Motorola and Nortel team up on VoIP

Set-top digital cable boxes from Motorola Inc. will include Nortel Networks Corp. technology for making inexpensive Internet phone calls, once the fruit of a collaborative agreement between the two companies announced Monday hits the market.

Cable companies already use some cable telephony products from Nortel and Motorola. Nortel produced softswitches and media gateways – computerized phone switchboard equipment – for a German cable company, and about 700,000 cable subscribers have phone service using Motorola cable boxes.

However, those 700,000 phone lines are circuit-switched, and not VoIP (Voice over Internet Protocol) systems. VoIP sends a phone call over the Internet instead of using the voice telecommunication network, and is less expensive than a standard phone call.
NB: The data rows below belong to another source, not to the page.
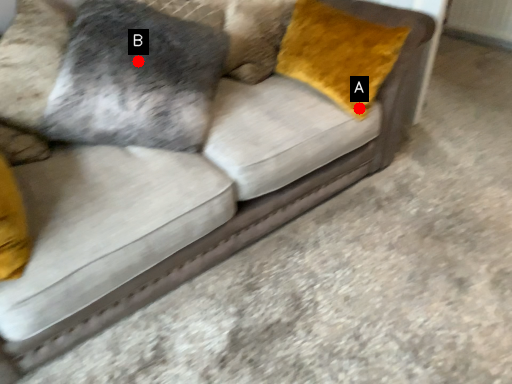 Question: Two points are circled on the image, labeled by A and B beside each circle. Which point is farther to the camera?

Choices:
 (A) A is further
 (B) B is further

Answer: (A) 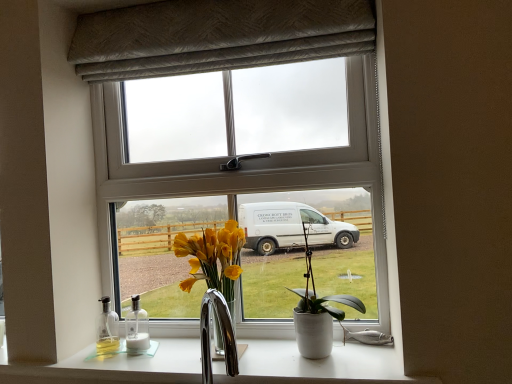 Identify the location of spots to the right of white glossy bottle at lower left. (183, 347). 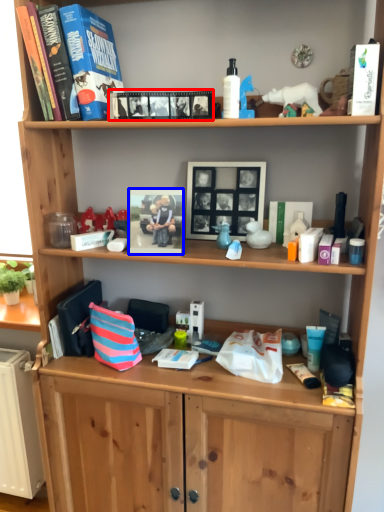 Question: Among these objects, which one is nearest to the camera, book (highlighted by a red box) or picture frame (highlighted by a blue box)?

Choices:
 (A) book
 (B) picture frame

Answer: (A) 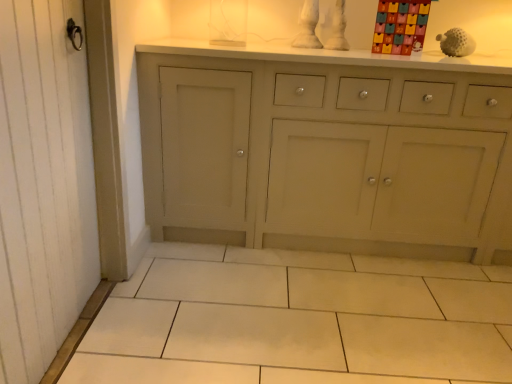 Question: Is white matte golf ball at upper right, acting as the 2th toy starting from the left, located within multicolored cardboard advent calendar at upper right, the 1th toy viewed from the left?

Choices:
 (A) yes
 (B) no

Answer: (B)

Question: From a real-world perspective, does multicolored cardboard advent calendar at upper right, the 1th toy viewed from the left, sit lower than white matte golf ball at upper right, which is the 1th toy in right-to-left order?

Choices:
 (A) no
 (B) yes

Answer: (A)

Question: Could you tell me if multicolored cardboard advent calendar at upper right, the 1th toy viewed from the left, is facing white matte golf ball at upper right, acting as the 2th toy starting from the left?

Choices:
 (A) yes
 (B) no

Answer: (B)

Question: From the image's perspective, does multicolored cardboard advent calendar at upper right, marked as the second toy in a right-to-left arrangement, appear lower than white matte golf ball at upper right, acting as the 2th toy starting from the left?

Choices:
 (A) yes
 (B) no

Answer: (B)

Question: From the image's perspective, would you say multicolored cardboard advent calendar at upper right, marked as the second toy in a right-to-left arrangement, is positioned over white matte golf ball at upper right, acting as the 2th toy starting from the left?

Choices:
 (A) yes
 (B) no

Answer: (A)

Question: Considering the positions of white matte golf ball at upper right, acting as the 2th toy starting from the left, and multicolored cardboard advent calendar at upper right, marked as the second toy in a right-to-left arrangement, in the image, is white matte golf ball at upper right, acting as the 2th toy starting from the left, bigger or smaller than multicolored cardboard advent calendar at upper right, marked as the second toy in a right-to-left arrangement,?

Choices:
 (A) small
 (B) big

Answer: (A)

Question: Is point [452, 54] positioned closer to the camera than point [407, 46]?

Choices:
 (A) farther
 (B) closer

Answer: (A)

Question: From the image's perspective, relative to multicolored cardboard advent calendar at upper right, marked as the second toy in a right-to-left arrangement, is white matte golf ball at upper right, acting as the 2th toy starting from the left, above or below?

Choices:
 (A) above
 (B) below

Answer: (B)

Question: Is white matte golf ball at upper right, which is the 1th toy in right-to-left order, wider or thinner than multicolored cardboard advent calendar at upper right, the 1th toy viewed from the left?

Choices:
 (A) thin
 (B) wide

Answer: (B)

Question: From the image's perspective, relative to white matte golf ball at upper right, which is the 1th toy in right-to-left order, is white wood screen door at left above or below?

Choices:
 (A) above
 (B) below

Answer: (B)

Question: From their relative heights in the image, would you say white wood screen door at left is taller or shorter than white matte golf ball at upper right, acting as the 2th toy starting from the left?

Choices:
 (A) tall
 (B) short

Answer: (A)

Question: Considering their positions, is white wood screen door at left located in front of or behind white matte golf ball at upper right, which is the 1th toy in right-to-left order?

Choices:
 (A) front
 (B) behind

Answer: (A)

Question: Is white wood screen door at left wider or thinner than white matte golf ball at upper right, acting as the 2th toy starting from the left?

Choices:
 (A) thin
 (B) wide

Answer: (A)

Question: Looking at the image, does multicolored cardboard advent calendar at upper right, the 1th toy viewed from the left, seem bigger or smaller compared to white matte golf ball at upper right, which is the 1th toy in right-to-left order?

Choices:
 (A) small
 (B) big

Answer: (B)

Question: Looking at their shapes, would you say multicolored cardboard advent calendar at upper right, marked as the second toy in a right-to-left arrangement, is wider or thinner than white matte golf ball at upper right, which is the 1th toy in right-to-left order?

Choices:
 (A) wide
 (B) thin

Answer: (B) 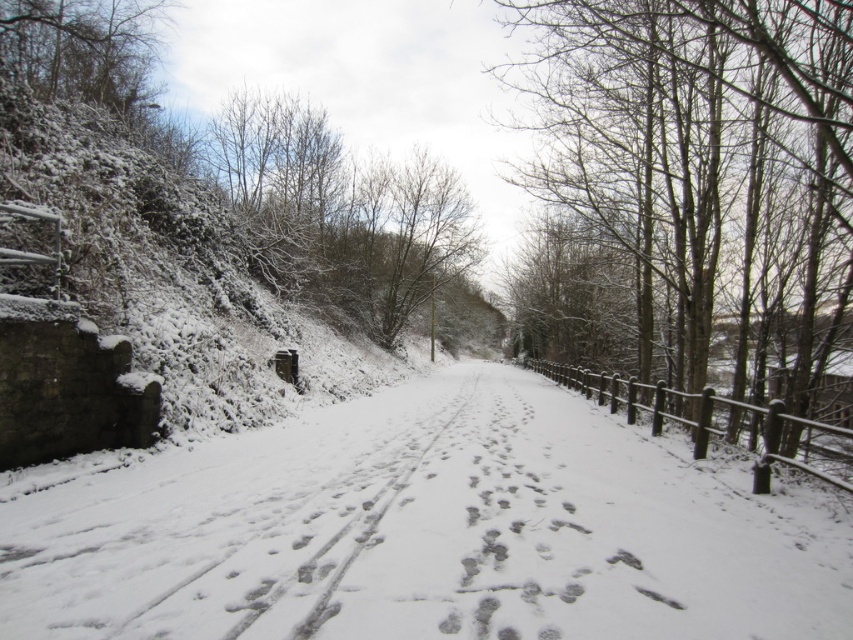 Question: Which point is closer to the camera?

Choices:
 (A) white powdery snow at center
 (B) snow-covered wooden fence at right

Answer: (A)

Question: In this image, where is white powdery snow at center located relative to snow-covered wooden fence at right?

Choices:
 (A) above
 (B) below

Answer: (B)

Question: Which object appears farthest from the camera in this image?

Choices:
 (A) snow-covered wooden fence at right
 (B) white powdery snow at center

Answer: (A)

Question: Is white powdery snow at center above snow-covered wooden fence at right?

Choices:
 (A) no
 (B) yes

Answer: (A)

Question: Considering the relative positions of white powdery snow at center and snow-covered wooden fence at right in the image provided, where is white powdery snow at center located with respect to snow-covered wooden fence at right?

Choices:
 (A) left
 (B) right

Answer: (A) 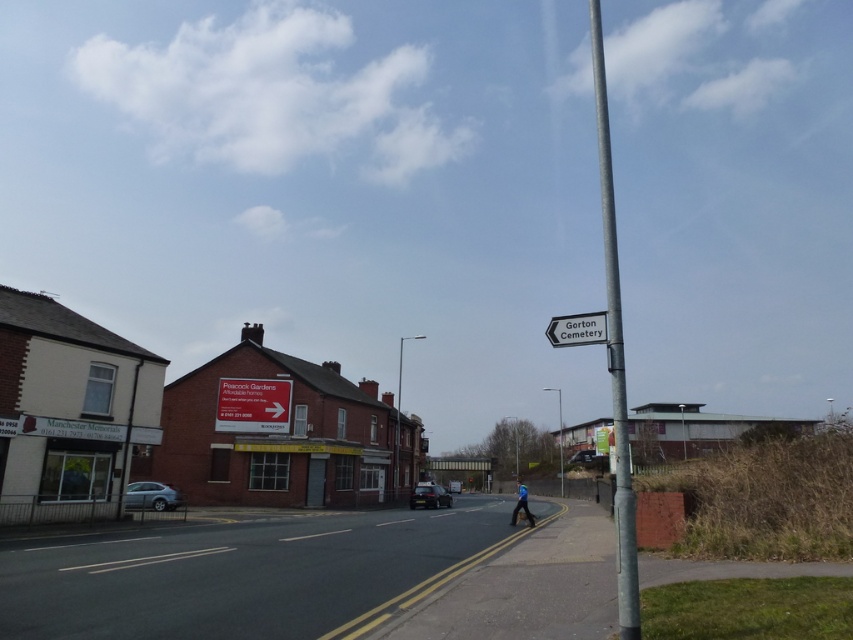 You are a delivery person trying to navigate through the street scene. You need to place a new sign that is 1.2 meters wide between the silver metallic pole at right and the white plastic sign at upper center. Based on their widths, will the new sign fit between them without overlapping?

The silver metallic pole at right is wider than the white plastic sign at upper center. However, since the exact widths are not provided, we cannot determine if the 1.2 meter wide sign will fit between them without overlapping. Additional measurements are needed.

You are a delivery person trying to navigate through the street scene. You need to place a large package next to the silver metallic pole at right without blocking the blue fabric person at lower center. Given their sizes, is this possible?

The silver metallic pole at right is larger than the blue fabric person at lower center, so placing the package next to the pole while avoiding the person should be feasible as there is enough space around the larger pole.

You are standing at the edge of the road and want to reach the silver metallic pole at right. The road has a speed limit of 30 mph. If you start walking towards the pole at a speed of 1.5 meters per second, how many seconds will it take you to reach it?

The distance between you and the silver metallic pole at right is 6.03 meters. At a walking speed of 1.5 meters per second, dividing the distance by speed gives 6.03 divided by 1.5, which equals approximately 4.02 seconds. Therefore, it will take roughly 4 seconds to reach the pole. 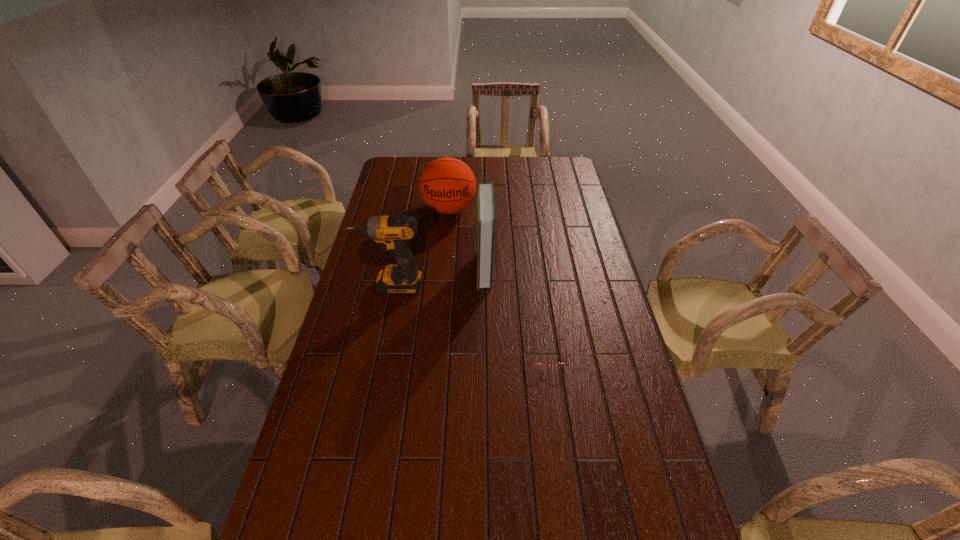 Where is `free region located 0.180m on the lenses of the rightmost object`? The height and width of the screenshot is (540, 960). free region located 0.180m on the lenses of the rightmost object is located at coordinates (555, 427).

The height and width of the screenshot is (540, 960). I want to click on object located in the left edge section of the desktop, so click(393, 232).

In the image, there is a desktop. At what (x,y) coordinates should I click in order to perform the action: click on vacant space at the far edge. Please return your answer as a coordinate pair (x, y). Looking at the image, I should click on (518, 158).

Find the location of a particular element. vacant space at the left edge of the desktop is located at coordinates (287, 502).

Find the location of a particular element. vacant point at the right edge is located at coordinates (576, 335).

This screenshot has height=540, width=960. In the image, there is a desktop. In order to click on free space at the far left corner in this screenshot , I will do `click(406, 167)`.

Find the location of a particular element. This screenshot has height=540, width=960. vacant area between the shortest object and the second object from right to left is located at coordinates (516, 312).

You are a GUI agent. You are given a task and a screenshot of the screen. Output one action in this format:
    pyautogui.click(x=<x>, y=<y>)
    Task: Click on the vacant area that lies between the drill and the farthest object
    This screenshot has height=540, width=960.
    Given the screenshot: What is the action you would take?
    pyautogui.click(x=420, y=247)

The height and width of the screenshot is (540, 960). Identify the location of free space between the rightmost object and the hardback book. (516, 312).

I want to click on vacant point located between the drill and the hardback book, so click(x=438, y=277). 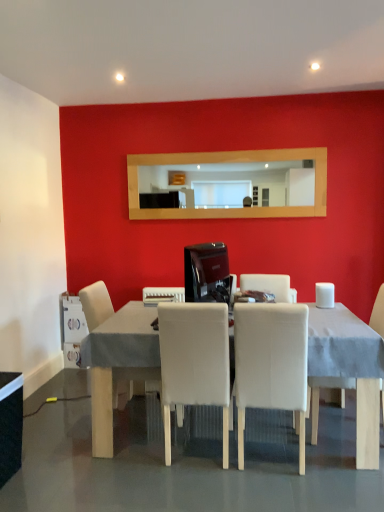 Question: Is the position of white plastic toaster at lower center, placed as the 2th appliance when sorted from top to bottom, less distant than that of white leather chair at center, which ranks as the second chair in left-to-right order?

Choices:
 (A) no
 (B) yes

Answer: (A)

Question: Are white plastic toaster at lower center, which is the second appliance in back-to-front order, and white leather chair at center, which ranks as the second chair in left-to-right order, located far from each other?

Choices:
 (A) no
 (B) yes

Answer: (A)

Question: From a real-world perspective, is white plastic toaster at lower center, placed as the 2th appliance when sorted from top to bottom, on white leather chair at center, which ranks as the second chair in left-to-right order?

Choices:
 (A) yes
 (B) no

Answer: (A)

Question: Is white plastic toaster at lower center, which appears as the 2th appliance when ordered from the bottom, in contact with white leather chair at center, which ranks as the second chair in left-to-right order?

Choices:
 (A) yes
 (B) no

Answer: (B)

Question: Can you confirm if white plastic toaster at lower center, arranged as the 2th appliance when viewed from the right, is thinner than white leather chair at center, which ranks as the second chair in left-to-right order?

Choices:
 (A) yes
 (B) no

Answer: (A)

Question: Is white plastic toaster at lower center, which ranks as the 2th appliance in front-to-back order, taller than white leather chair at center, which appears as the 3th chair when viewed from the right?

Choices:
 (A) yes
 (B) no

Answer: (B)

Question: From a real-world perspective, is wooden mirror at upper center beneath white fabric table at center, placed as the 2th table when sorted from left to right?

Choices:
 (A) no
 (B) yes

Answer: (A)

Question: Can you confirm if wooden mirror at upper center is thinner than white fabric table at center, which is the 1th table from right to left?

Choices:
 (A) yes
 (B) no

Answer: (A)

Question: From the image's perspective, is wooden mirror at upper center on top of white fabric table at center, which is the 1th table from right to left?

Choices:
 (A) yes
 (B) no

Answer: (A)

Question: Is the surface of wooden mirror at upper center in direct contact with white fabric table at center, which is the 1th table from right to left?

Choices:
 (A) yes
 (B) no

Answer: (B)

Question: Is wooden mirror at upper center not inside white fabric table at center, which is the 1th table from right to left?

Choices:
 (A) no
 (B) yes

Answer: (B)

Question: Can you confirm if wooden mirror at upper center is positioned to the right of white fabric table at center, placed as the 2th table when sorted from left to right?

Choices:
 (A) yes
 (B) no

Answer: (A)

Question: From a real-world perspective, is white fabric chair at center, the 2th chair from the right, physically above white plastic milk carton at lower left, the 1th appliance when ordered from bottom to top?

Choices:
 (A) no
 (B) yes

Answer: (B) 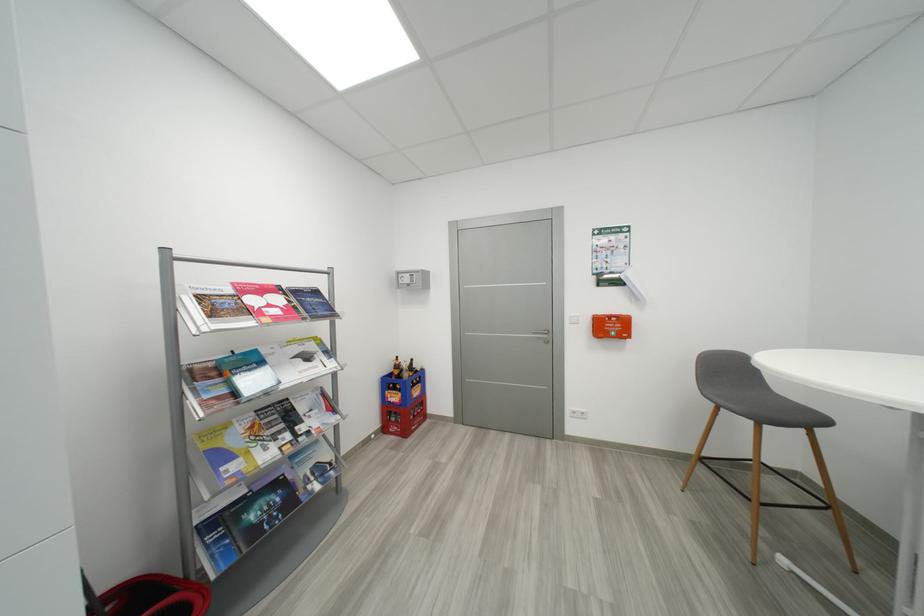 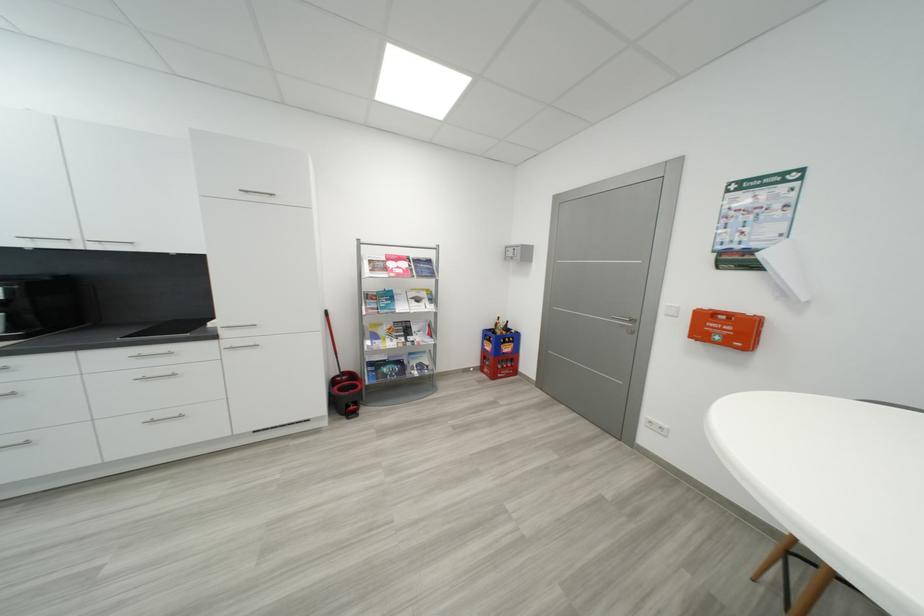 Locate, in the second image, the point that corresponds to point 309,410 in the first image.

(421, 330)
Cable companies hoping to compete with local phone companies are looking to VoIP for an advantage.

The two companies hope that by working together to ensure Motorola cable boxes in customers’ homes can operate efficiently with Nortel phone equipment in cable company facilities, they will make it less expensive for cable companies to offer new digital phone services like VoIP, said Ann Fuller, a Nortel spokeswoman.

“Today a cable company would have to pretest them,” she said. By working in advance to do testing, it will be “much faster for cable companies to deploy a VoIP network, and faster to deploy new services,” she said.

The non-exclusive deal includes coordinated sales and support for VoIP products from both companies, as well as network planning, design, and implementation services for potential cable customers.